2012-05-25 22:48:48

by Daniel Santos

[permalink] [raw]
Subject: Generic Red-Black Trees (status update)

For anybody that's keeping up with this, I've gone through multiple
iterations and tests with 9 different gcc versions and concluded that
the search, insert & remove cores need to be coded in rbtree.h, using
the traditional interface (i.e., passing struct rb_node & rb_root
pointers instead of pointers to your specific object types). The reason
is that gcc can't handle the cool fully-generic code until 4.6. In gcc
4.5.x, optimization completely breaks expanding the inline functions
into huge bloated monsters. Also, while I'm re-coding it all, I'm
adding find_near & insert_near, for more efficient insertion & retrieval
when you already have a node that should be close to the one you want
(which is often the case when inserting many objects at once).

So after I'm done with this, I'll start on a new header file (grbtree.h
probably) using the "grb_" prefix for it's functions that implements the
gcc 4.6.x+ fully generic & type safe interface, but using cute
pre-processor tricks for pre-4.6.x compatibility (basically, something
to consider using once gcc 4.6+ is more widely used).

Daniel


2012-05-25 23:02:43

by Andi Kleen

[permalink] [raw]
Subject: Re: Generic Red-Black Trees (status update)

Daniel Santos <[email protected]> writes:

> For anybody that's keeping up with this, I've gone through multiple
> iterations and tests with 9 different gcc versions and concluded that
> the search, insert & remove cores need to be coded in rbtree.h, using
> the traditional interface (i.e., passing struct rb_node & rb_root
> pointers instead of pointers to your specific object types). The reason
> is that gcc can't handle the cool fully-generic code until 4.6. In gcc
> 4.5.x, optimization completely breaks expanding the inline functions

Can you post details?

> into huge bloated monsters. Also, while I'm re-coding it all, I'm
> adding find_near & insert_near, for more efficient insertion & retrieval
> when you already have a node that should be close to the one you want
> (which is often the case when inserting many objects at once).
>
> So after I'm done with this, I'll start on a new header file (grbtree.h
> probably) using the "grb_" prefix for it's functions that implements the
> gcc 4.6.x+ fully generic & type safe interface, but using cute
> pre-processor tricks for pre-4.6.x compatibility (basically, something
> to consider using once gcc 4.6+ is more widely used).

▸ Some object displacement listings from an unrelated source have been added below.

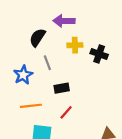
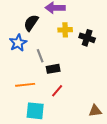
gray line: (47, 63) -> (40, 56), moved
blue star: (23, 75) -> (18, 43), moved

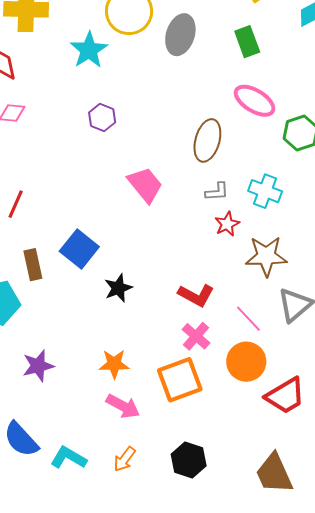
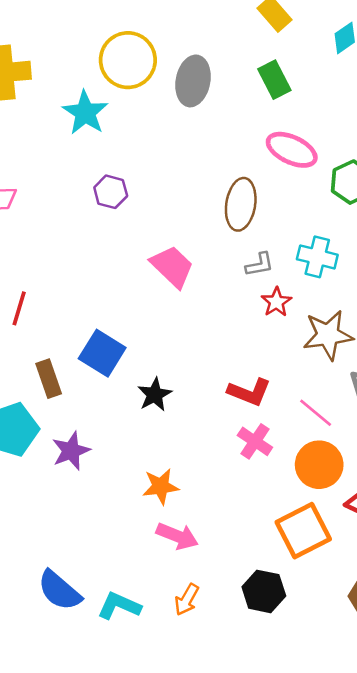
purple star: (38, 366) -> (71, 451), moved
orange square: (180, 380) -> (303, 531), moved

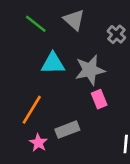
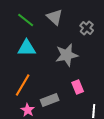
cyan triangle: (53, 63) -> (27, 48), moved
pink rectangle: (99, 99) -> (78, 87), moved

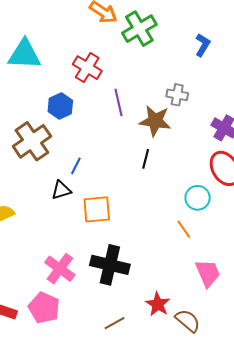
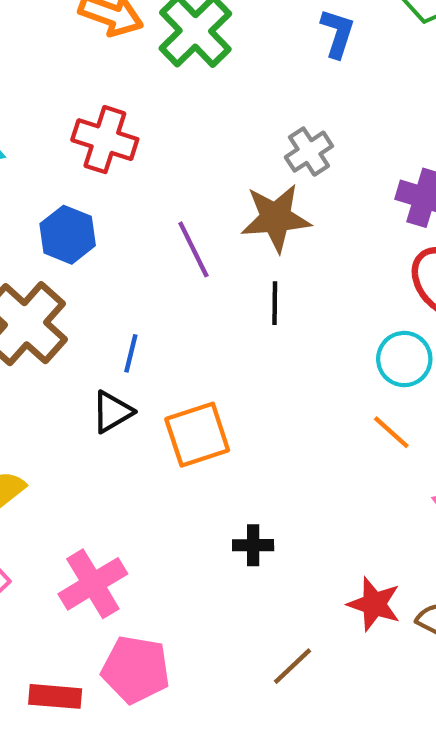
gray cross: (177, 95) -> (309, 152), turned -30
purple line: (118, 102) -> (193, 249), moved
black cross: (110, 265) -> (253, 545), size x0.5
pink cross: (60, 269) -> (93, 584), moved, turned 36

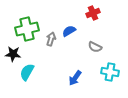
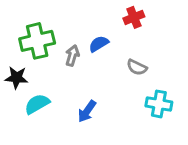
cyan semicircle: (27, 72) -> (37, 104), turned 30
blue arrow: (75, 78) -> (87, 111), moved

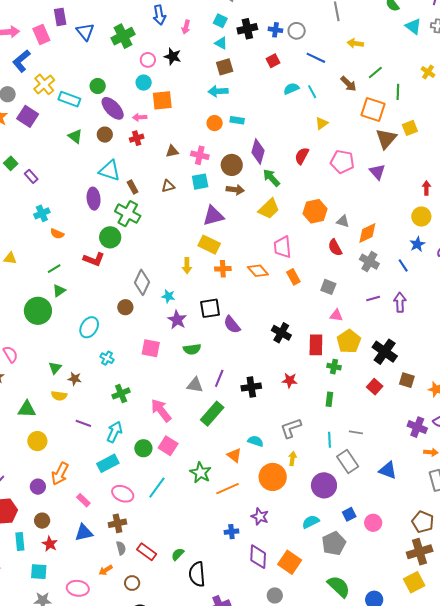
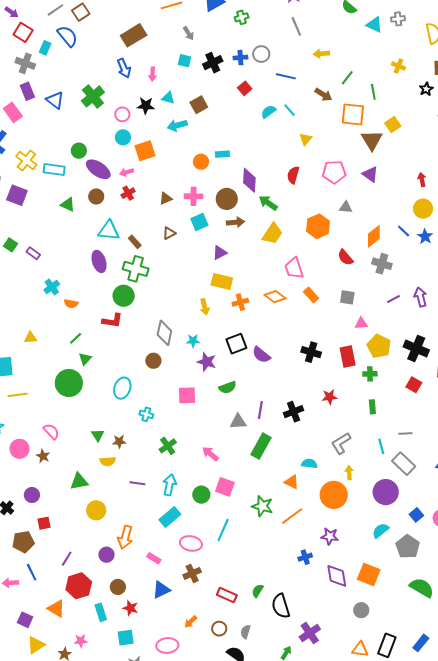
cyan triangle: (221, 43) -> (168, 98), moved
cyan arrow: (218, 91) -> (177, 125), moved
purple triangle: (213, 216) -> (220, 253), size x0.7
gray triangle: (343, 221) -> (346, 207), moved
blue line: (403, 265) -> (404, 231), moved
pink arrow: (161, 410) -> (210, 454), size x0.7
gray semicircle: (121, 548) -> (246, 632), moved, turned -136

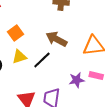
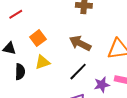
black line: (42, 60) -> (78, 72), moved

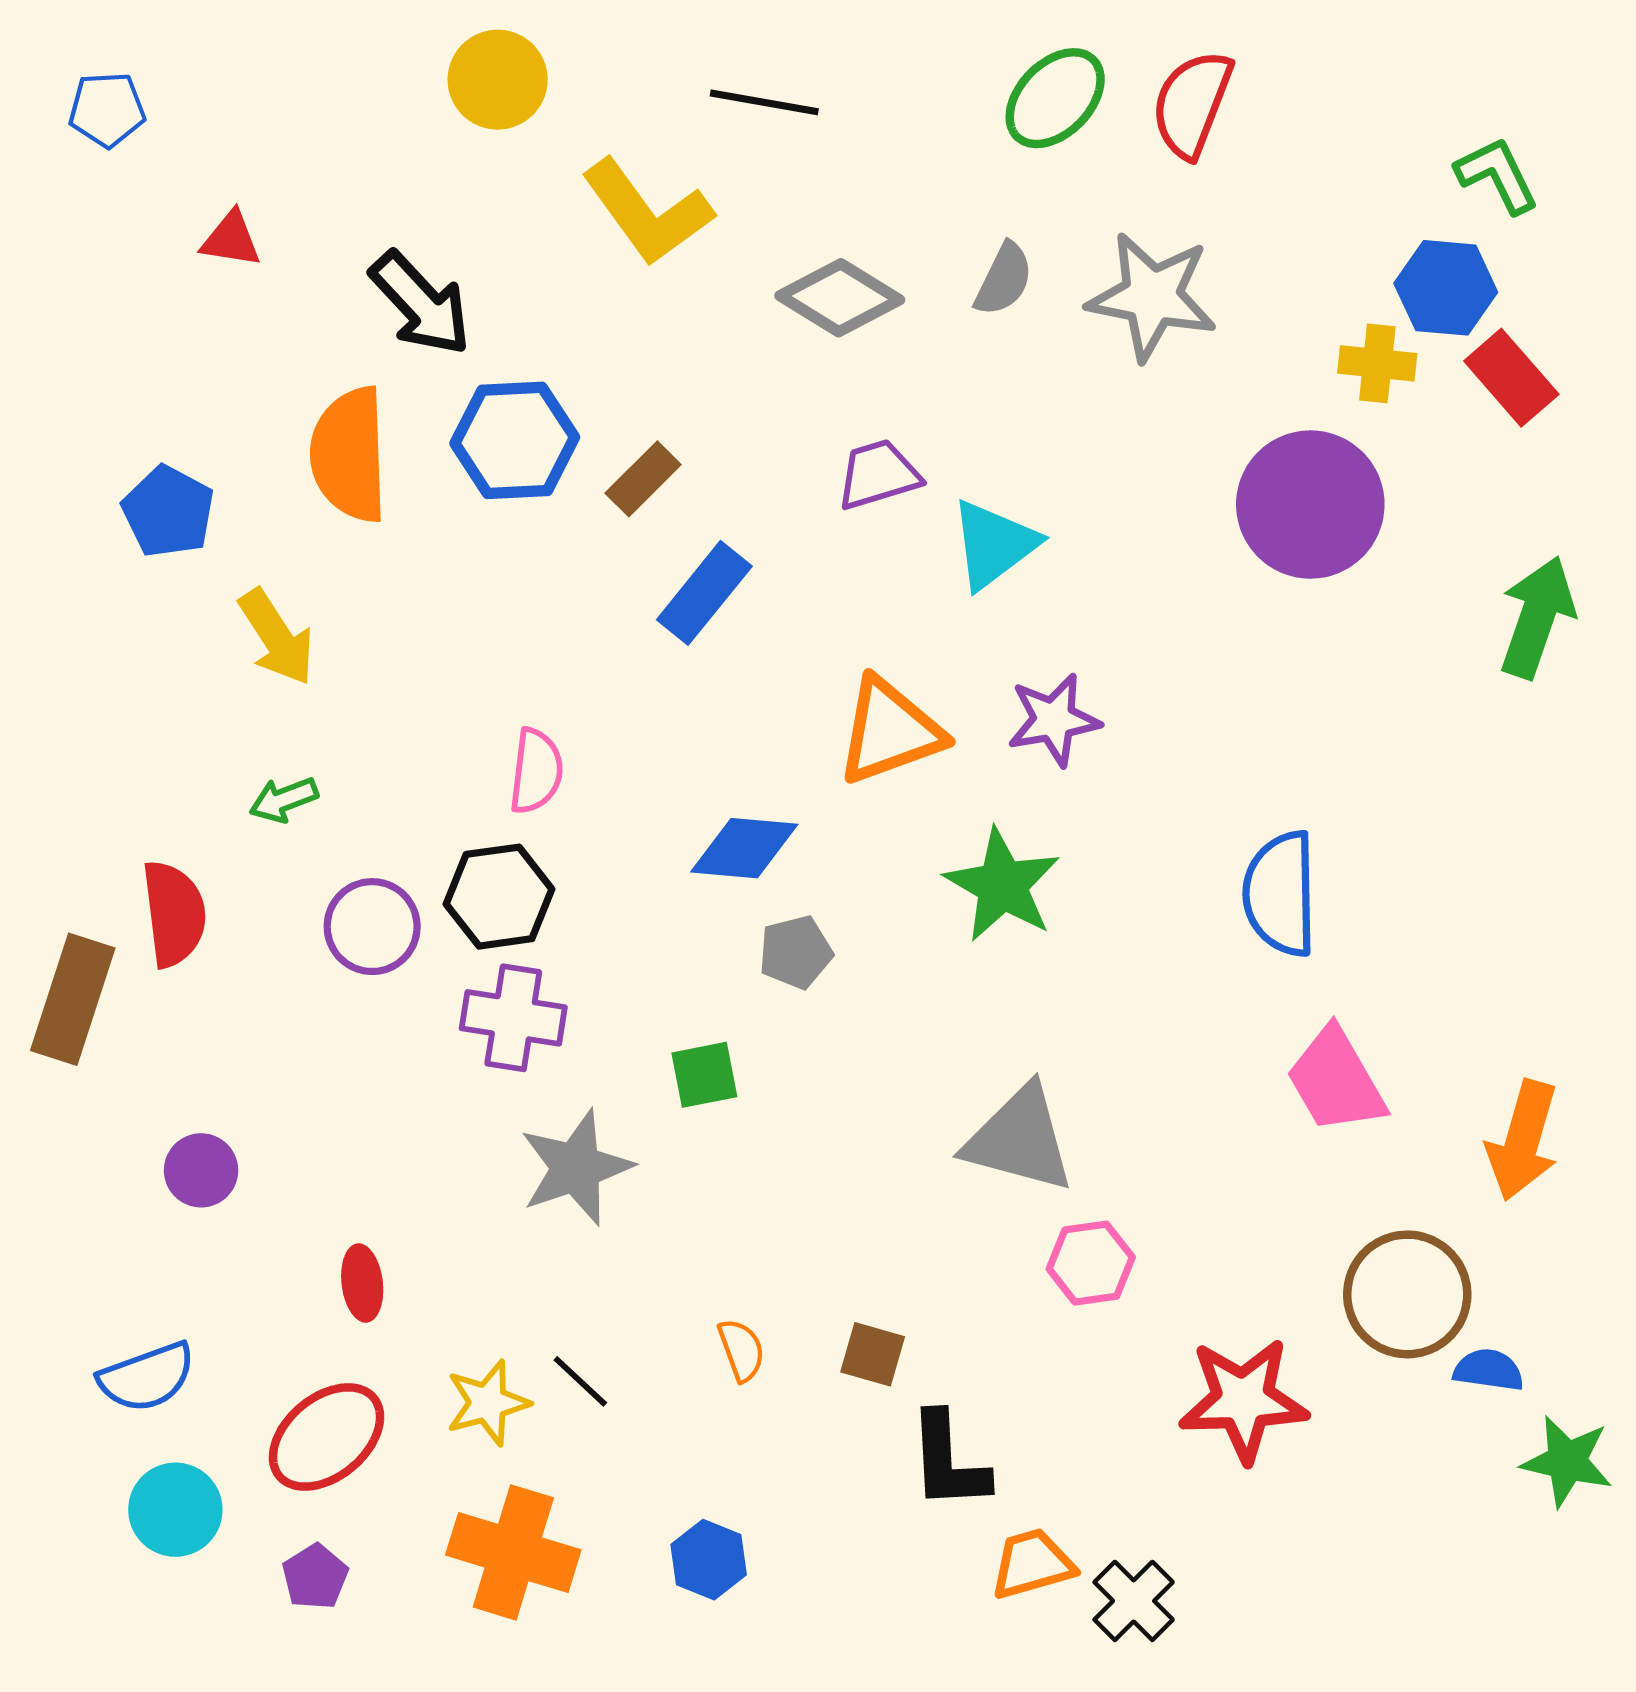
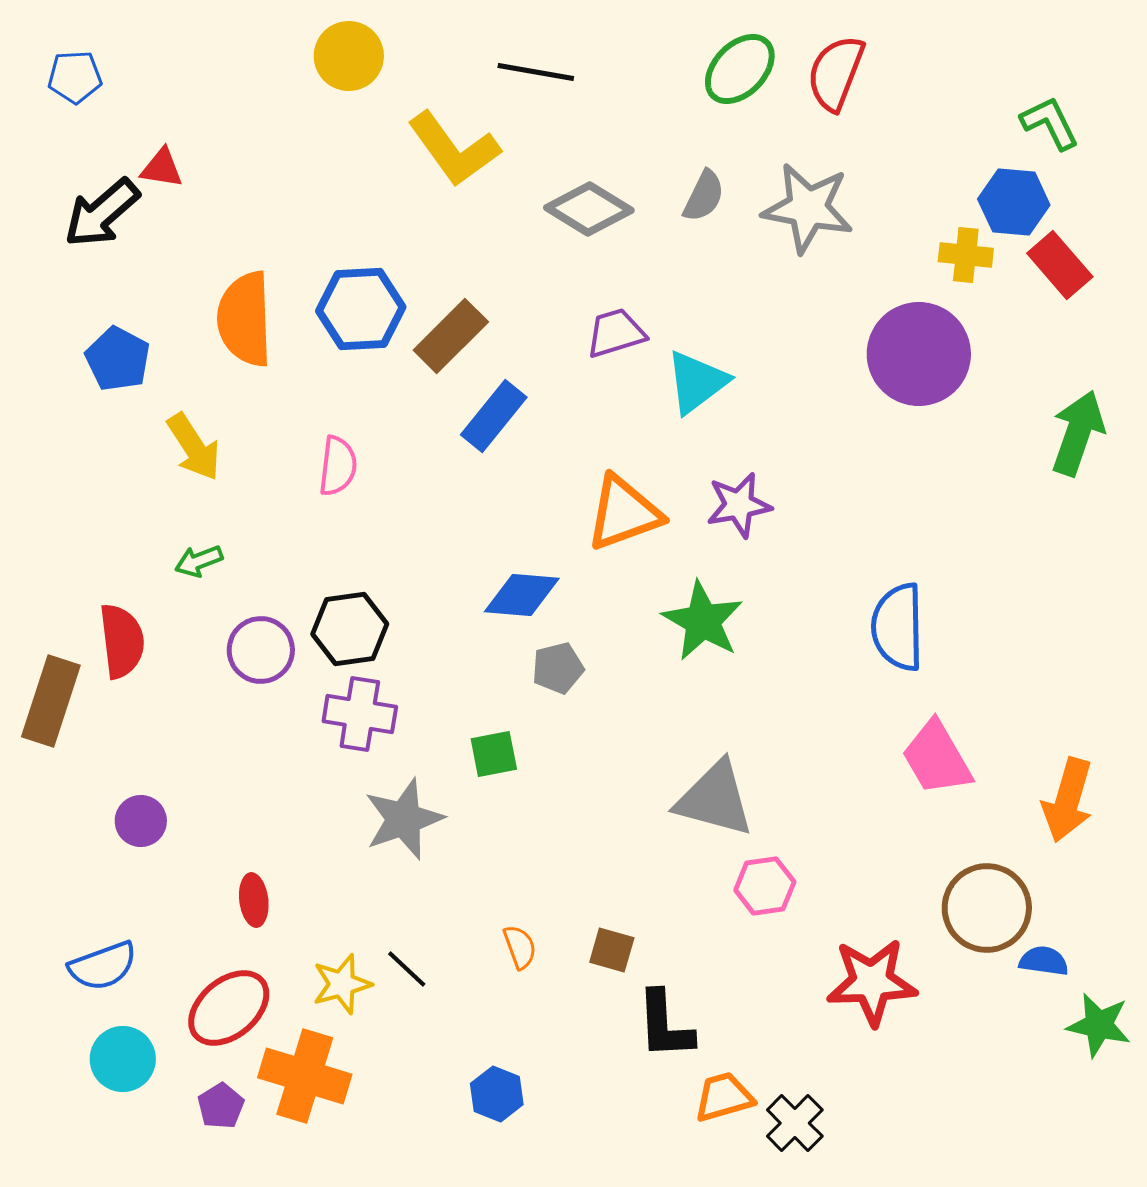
black arrow: (421, 303) -> (102, 213), moved, turned 92
brown rectangle: (643, 479) -> (451, 336), size x1.4
pink semicircle: (536, 771) -> (338, 466), moved
orange cross: (513, 1552) -> (305, 1076), moved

That doesn't make sense. Either it's used or it's not used,
but if it's available it should work with all compilers.

Otherwise you would end up with drivers or subsystems that
are compiler specific.

It's ok to be somewhat slower or bigger on older compilers.



-Andi

--
[email protected] -- Speaking for myself only

2012-05-26 01:12:40

by Daniel Santos

[permalink] [raw]
Subject: Re: Generic Red-Black Trees (status update)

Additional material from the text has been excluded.